Provided information:
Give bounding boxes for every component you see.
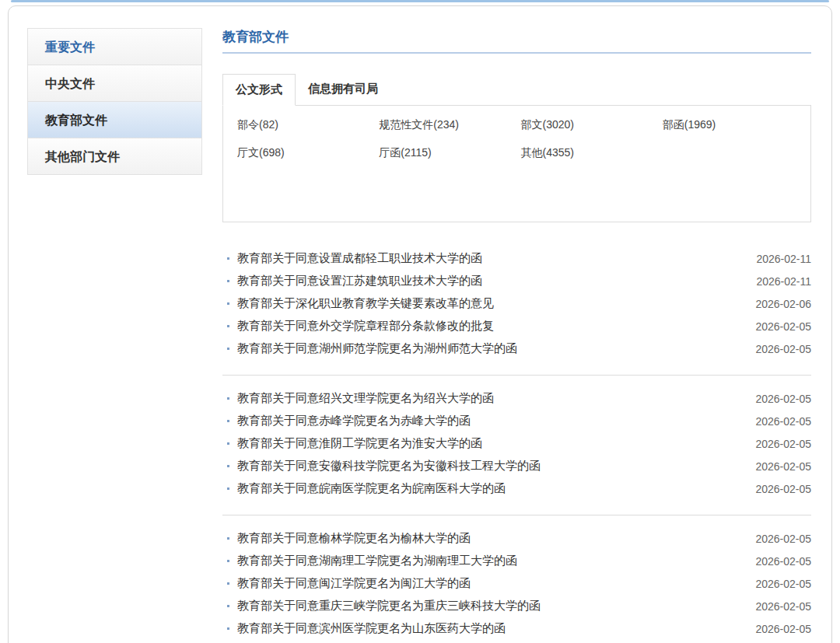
document-date: 2026-02-05 bbox=[755, 578, 811, 590]
category-link-4[interactable]: 部函(1969) bbox=[663, 118, 796, 132]
document-link[interactable]: 教育部关于同意湖南理工学院更名为湖南理工大学的函 bbox=[237, 554, 746, 568]
document-date: 2026-02-05 bbox=[755, 600, 811, 613]
document-link[interactable]: 教育部关于同意皖南医学院更名为皖南医科大学的函 bbox=[237, 481, 746, 496]
page-card: 重要文件中央文件教育部文件其他部门文件 教育部文件 公文形式信息拥有司局 部令(… bbox=[8, 5, 832, 643]
bullet-icon bbox=[227, 605, 229, 607]
document-row: 教育部关于同意重庆三峡学院更名为重庆三峡科技大学的函2026-02-05 bbox=[222, 595, 811, 617]
document-date: 2026-02-05 bbox=[755, 460, 811, 473]
document-group: 教育部关于同意榆林学院更名为榆林大学的函2026-02-05教育部关于同意湖南理… bbox=[222, 515, 811, 641]
document-link[interactable]: 教育部关于同意绍兴文理学院更名为绍兴大学的函 bbox=[237, 391, 746, 406]
document-date: 2026-02-05 bbox=[755, 438, 811, 450]
document-row: 教育部关于深化职业教育教学关键要素改革的意见2026-02-06 bbox=[222, 292, 811, 315]
bullet-icon bbox=[227, 442, 229, 445]
bullet-icon bbox=[227, 537, 229, 540]
bullet-icon bbox=[227, 487, 229, 490]
sidebar-item-4[interactable]: 其他部门文件 bbox=[28, 138, 201, 175]
document-row: 教育部关于同意绍兴文理学院更名为绍兴大学的函2026-02-05 bbox=[222, 387, 811, 410]
bullet-icon bbox=[227, 582, 229, 585]
document-link[interactable]: 教育部关于同意外交学院章程部分条款修改的批复 bbox=[237, 319, 746, 334]
document-date: 2026-02-11 bbox=[756, 253, 811, 265]
document-group: 教育部关于同意设置成都轻工职业技术大学的函2026-02-11教育部关于同意设置… bbox=[222, 246, 811, 362]
bullet-icon bbox=[227, 420, 229, 422]
document-date: 2026-02-06 bbox=[755, 298, 811, 310]
category-link-5[interactable]: 厅文(698) bbox=[237, 146, 371, 160]
document-row: 教育部关于同意外交学院章程部分条款修改的批复2026-02-05 bbox=[222, 315, 811, 337]
document-row: 教育部关于同意榆林学院更名为榆林大学的函2026-02-05 bbox=[222, 527, 811, 550]
tab-bar: 公文形式信息拥有司局 bbox=[222, 74, 811, 106]
document-date: 2026-02-05 bbox=[755, 343, 811, 355]
bullet-icon bbox=[227, 465, 229, 467]
bullet-icon bbox=[227, 302, 229, 305]
document-link[interactable]: 教育部关于同意榆林学院更名为榆林大学的函 bbox=[237, 531, 746, 546]
document-group: 教育部关于同意绍兴文理学院更名为绍兴大学的函2026-02-05教育部关于同意赤… bbox=[222, 375, 811, 501]
document-row: 教育部关于同意滨州医学院更名为山东医药大学的函2026-02-05 bbox=[222, 617, 811, 640]
sidebar: 重要文件中央文件教育部文件其他部门文件 bbox=[27, 28, 202, 175]
document-link[interactable]: 教育部关于同意闽江学院更名为闽江大学的函 bbox=[237, 576, 746, 591]
document-date: 2026-02-05 bbox=[755, 555, 811, 568]
document-row: 教育部关于同意赤峰学院更名为赤峰大学的函2026-02-05 bbox=[222, 410, 811, 432]
document-date: 2026-02-05 bbox=[755, 393, 811, 405]
bullet-icon bbox=[227, 280, 229, 282]
document-row: 教育部关于同意皖南医学院更名为皖南医科大学的函2026-02-05 bbox=[222, 477, 811, 500]
document-link[interactable]: 教育部关于同意赤峰学院更名为赤峰大学的函 bbox=[237, 414, 746, 428]
document-link[interactable]: 教育部关于同意湖州师范学院更名为湖州师范大学的函 bbox=[237, 341, 746, 356]
document-date: 2026-02-05 bbox=[755, 483, 811, 495]
bullet-icon bbox=[227, 627, 229, 630]
category-link-2[interactable]: 规范性文件(234) bbox=[379, 118, 513, 132]
sidebar-item-2[interactable]: 中央文件 bbox=[28, 65, 201, 102]
sidebar-item-1[interactable]: 重要文件 bbox=[28, 29, 201, 65]
page-title-bar: 教育部文件 bbox=[222, 28, 811, 54]
document-link[interactable]: 教育部关于同意滨州医学院更名为山东医药大学的函 bbox=[237, 621, 746, 636]
document-row: 教育部关于同意设置成都轻工职业技术大学的函2026-02-11 bbox=[222, 247, 811, 270]
bullet-icon bbox=[227, 325, 229, 327]
document-row: 教育部关于同意湖南理工学院更名为湖南理工大学的函2026-02-05 bbox=[222, 550, 811, 572]
category-link-3[interactable]: 部文(3020) bbox=[521, 118, 655, 132]
tab-2[interactable]: 信息拥有司局 bbox=[296, 74, 390, 105]
document-date: 2026-02-05 bbox=[755, 533, 811, 545]
document-link[interactable]: 教育部关于深化职业教育教学关键要素改革的意见 bbox=[237, 296, 746, 311]
document-row: 教育部关于同意闽江学院更名为闽江大学的函2026-02-05 bbox=[222, 572, 811, 595]
bullet-icon bbox=[227, 348, 229, 350]
document-link[interactable]: 教育部关于同意设置江苏建筑职业技术大学的函 bbox=[237, 274, 747, 288]
document-row: 教育部关于同意湖州师范学院更名为湖州师范大学的函2026-02-05 bbox=[222, 337, 811, 360]
document-list: 教育部关于同意设置成都轻工职业技术大学的函2026-02-11教育部关于同意设置… bbox=[222, 246, 811, 641]
document-date: 2026-02-05 bbox=[755, 415, 811, 428]
category-box: 部令(82)规范性文件(234)部文(3020)部函(1969)厅文(698)厅… bbox=[222, 106, 811, 222]
document-date: 2026-02-05 bbox=[755, 623, 811, 635]
tab-1[interactable]: 公文形式 bbox=[222, 74, 296, 106]
document-row: 教育部关于同意设置江苏建筑职业技术大学的函2026-02-11 bbox=[222, 270, 811, 292]
bullet-icon bbox=[227, 560, 229, 562]
category-link-6[interactable]: 厅函(2115) bbox=[379, 146, 513, 160]
document-link[interactable]: 教育部关于同意设置成都轻工职业技术大学的函 bbox=[237, 251, 747, 266]
page-title: 教育部文件 bbox=[222, 30, 289, 44]
category-grid: 部令(82)规范性文件(234)部文(3020)部函(1969)厅文(698)厅… bbox=[237, 118, 796, 160]
category-link-1[interactable]: 部令(82) bbox=[237, 118, 371, 132]
document-link[interactable]: 教育部关于同意安徽科技学院更名为安徽科技工程大学的函 bbox=[237, 459, 746, 474]
bullet-icon bbox=[227, 397, 229, 400]
bullet-icon bbox=[227, 257, 229, 260]
document-date: 2026-02-11 bbox=[756, 275, 811, 288]
document-row: 教育部关于同意安徽科技学院更名为安徽科技工程大学的函2026-02-05 bbox=[222, 455, 811, 477]
document-link[interactable]: 教育部关于同意重庆三峡学院更名为重庆三峡科技大学的函 bbox=[237, 599, 746, 613]
document-link[interactable]: 教育部关于同意淮阴工学院更名为淮安大学的函 bbox=[237, 436, 746, 451]
top-header-edge bbox=[11, 0, 829, 2]
main-content: 教育部文件 公文形式信息拥有司局 部令(82)规范性文件(234)部文(3020… bbox=[222, 28, 811, 643]
document-row: 教育部关于同意淮阴工学院更名为淮安大学的函2026-02-05 bbox=[222, 432, 811, 455]
category-link-7[interactable]: 其他(4355) bbox=[521, 146, 655, 160]
sidebar-item-3[interactable]: 教育部文件 bbox=[28, 102, 201, 138]
document-date: 2026-02-05 bbox=[755, 320, 811, 333]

Exercise details: Could you repeat each line above exactly as written? Omit the pictures.

Solution to this problem:
Give bounding boxes for every component you see.
document-date: 2026-02-05 bbox=[755, 578, 811, 590]
category-link-4[interactable]: 部函(1969) bbox=[663, 118, 796, 132]
document-link[interactable]: 教育部关于同意湖南理工学院更名为湖南理工大学的函 bbox=[237, 554, 746, 568]
document-date: 2026-02-05 bbox=[755, 600, 811, 613]
document-link[interactable]: 教育部关于同意皖南医学院更名为皖南医科大学的函 bbox=[237, 481, 746, 496]
page-card: 重要文件中央文件教育部文件其他部门文件 教育部文件 公文形式信息拥有司局 部令(… bbox=[8, 5, 832, 643]
bullet-icon bbox=[227, 605, 229, 607]
document-row: 教育部关于同意重庆三峡学院更名为重庆三峡科技大学的函2026-02-05 bbox=[222, 595, 811, 617]
document-date: 2026-02-05 bbox=[755, 460, 811, 473]
document-group: 教育部关于同意榆林学院更名为榆林大学的函2026-02-05教育部关于同意湖南理… bbox=[222, 515, 811, 641]
document-link[interactable]: 教育部关于同意绍兴文理学院更名为绍兴大学的函 bbox=[237, 391, 746, 406]
document-date: 2026-02-05 bbox=[755, 438, 811, 450]
document-row: 教育部关于深化职业教育教学关键要素改革的意见2026-02-06 bbox=[222, 292, 811, 315]
bullet-icon bbox=[227, 442, 229, 445]
bullet-icon bbox=[227, 537, 229, 540]
bullet-icon bbox=[227, 487, 229, 490]
sidebar-item-4[interactable]: 其他部门文件 bbox=[28, 138, 201, 175]
document-row: 教育部关于同意绍兴文理学院更名为绍兴大学的函2026-02-05 bbox=[222, 387, 811, 410]
bullet-icon bbox=[227, 582, 229, 585]
document-link[interactable]: 教育部关于同意外交学院章程部分条款修改的批复 bbox=[237, 319, 746, 334]
document-date: 2026-02-11 bbox=[756, 253, 811, 265]
document-group: 教育部关于同意设置成都轻工职业技术大学的函2026-02-11教育部关于同意设置… bbox=[222, 246, 811, 362]
bullet-icon bbox=[227, 420, 229, 422]
document-date: 2026-02-06 bbox=[755, 298, 811, 310]
category-link-5[interactable]: 厅文(698) bbox=[237, 146, 371, 160]
document-row: 教育部关于同意外交学院章程部分条款修改的批复2026-02-05 bbox=[222, 315, 811, 337]
document-row: 教育部关于同意榆林学院更名为榆林大学的函2026-02-05 bbox=[222, 527, 811, 550]
tab-bar: 公文形式信息拥有司局 bbox=[222, 74, 811, 106]
document-date: 2026-02-05 bbox=[755, 343, 811, 355]
bullet-icon bbox=[227, 465, 229, 467]
bullet-icon bbox=[227, 302, 229, 305]
document-link[interactable]: 教育部关于同意榆林学院更名为榆林大学的函 bbox=[237, 531, 746, 546]
document-group: 教育部关于同意绍兴文理学院更名为绍兴大学的函2026-02-05教育部关于同意赤… bbox=[222, 375, 811, 501]
document-row: 教育部关于同意滨州医学院更名为山东医药大学的函2026-02-05 bbox=[222, 617, 811, 640]
sidebar: 重要文件中央文件教育部文件其他部门文件 bbox=[27, 28, 202, 175]
document-link[interactable]: 教育部关于同意闽江学院更名为闽江大学的函 bbox=[237, 576, 746, 591]
document-date: 2026-02-05 bbox=[755, 555, 811, 568]
document-row: 教育部关于同意赤峰学院更名为赤峰大学的函2026-02-05 bbox=[222, 410, 811, 432]
document-date: 2026-02-05 bbox=[755, 393, 811, 405]
bullet-icon bbox=[227, 280, 229, 282]
document-row: 教育部关于同意皖南医学院更名为皖南医科大学的函2026-02-05 bbox=[222, 477, 811, 500]
document-link[interactable]: 教育部关于同意赤峰学院更名为赤峰大学的函 bbox=[237, 414, 746, 428]
document-link[interactable]: 教育部关于同意湖州师范学院更名为湖州师范大学的函 bbox=[237, 341, 746, 356]
document-date: 2026-02-05 bbox=[755, 483, 811, 495]
bullet-icon bbox=[227, 627, 229, 630]
category-link-2[interactable]: 规范性文件(234) bbox=[379, 118, 513, 132]
sidebar-item-2[interactable]: 中央文件 bbox=[28, 65, 201, 102]
sidebar-item-1[interactable]: 重要文件 bbox=[28, 29, 201, 65]
page-title-bar: 教育部文件 bbox=[222, 28, 811, 54]
document-link[interactable]: 教育部关于同意滨州医学院更名为山东医药大学的函 bbox=[237, 621, 746, 636]
document-row: 教育部关于同意设置成都轻工职业技术大学的函2026-02-11 bbox=[222, 247, 811, 270]
bullet-icon bbox=[227, 325, 229, 327]
document-row: 教育部关于同意湖南理工学院更名为湖南理工大学的函2026-02-05 bbox=[222, 550, 811, 572]
category-link-3[interactable]: 部文(3020) bbox=[521, 118, 655, 132]
tab-2[interactable]: 信息拥有司局 bbox=[296, 74, 390, 105]
document-date: 2026-02-05 bbox=[755, 533, 811, 545]
document-link[interactable]: 教育部关于深化职业教育教学关键要素改革的意见 bbox=[237, 296, 746, 311]
document-row: 教育部关于同意闽江学院更名为闽江大学的函2026-02-05 bbox=[222, 572, 811, 595]
bullet-icon bbox=[227, 348, 229, 350]
document-link[interactable]: 教育部关于同意设置江苏建筑职业技术大学的函 bbox=[237, 274, 747, 288]
document-row: 教育部关于同意湖州师范学院更名为湖州师范大学的函2026-02-05 bbox=[222, 337, 811, 360]
document-list: 教育部关于同意设置成都轻工职业技术大学的函2026-02-11教育部关于同意设置… bbox=[222, 246, 811, 641]
document-date: 2026-02-05 bbox=[755, 415, 811, 428]
category-box: 部令(82)规范性文件(234)部文(3020)部函(1969)厅文(698)厅… bbox=[222, 106, 811, 222]
document-date: 2026-02-05 bbox=[755, 623, 811, 635]
tab-1[interactable]: 公文形式 bbox=[222, 74, 296, 106]
document-row: 教育部关于同意设置江苏建筑职业技术大学的函2026-02-11 bbox=[222, 270, 811, 292]
bullet-icon bbox=[227, 560, 229, 562]
category-link-6[interactable]: 厅函(2115) bbox=[379, 146, 513, 160]
document-link[interactable]: 教育部关于同意设置成都轻工职业技术大学的函 bbox=[237, 251, 747, 266]
page-title: 教育部文件 bbox=[222, 30, 289, 44]
category-grid: 部令(82)规范性文件(234)部文(3020)部函(1969)厅文(698)厅… bbox=[237, 118, 796, 160]
category-link-1[interactable]: 部令(82) bbox=[237, 118, 371, 132]
document-link[interactable]: 教育部关于同意安徽科技学院更名为安徽科技工程大学的函 bbox=[237, 459, 746, 474]
bullet-icon bbox=[227, 397, 229, 400]
bullet-icon bbox=[227, 257, 229, 260]
document-date: 2026-02-11 bbox=[756, 275, 811, 288]
document-row: 教育部关于同意安徽科技学院更名为安徽科技工程大学的函2026-02-05 bbox=[222, 455, 811, 477]
document-link[interactable]: 教育部关于同意重庆三峡学院更名为重庆三峡科技大学的函 bbox=[237, 599, 746, 613]
document-link[interactable]: 教育部关于同意淮阴工学院更名为淮安大学的函 bbox=[237, 436, 746, 451]
top-header-edge bbox=[11, 0, 829, 2]
main-content: 教育部文件 公文形式信息拥有司局 部令(82)规范性文件(234)部文(3020… bbox=[222, 28, 811, 643]
document-row: 教育部关于同意淮阴工学院更名为淮安大学的函2026-02-05 bbox=[222, 432, 811, 455]
category-link-7[interactable]: 其他(4355) bbox=[521, 146, 655, 160]
sidebar-item-3[interactable]: 教育部文件 bbox=[28, 102, 201, 138]
document-date: 2026-02-05 bbox=[755, 320, 811, 333]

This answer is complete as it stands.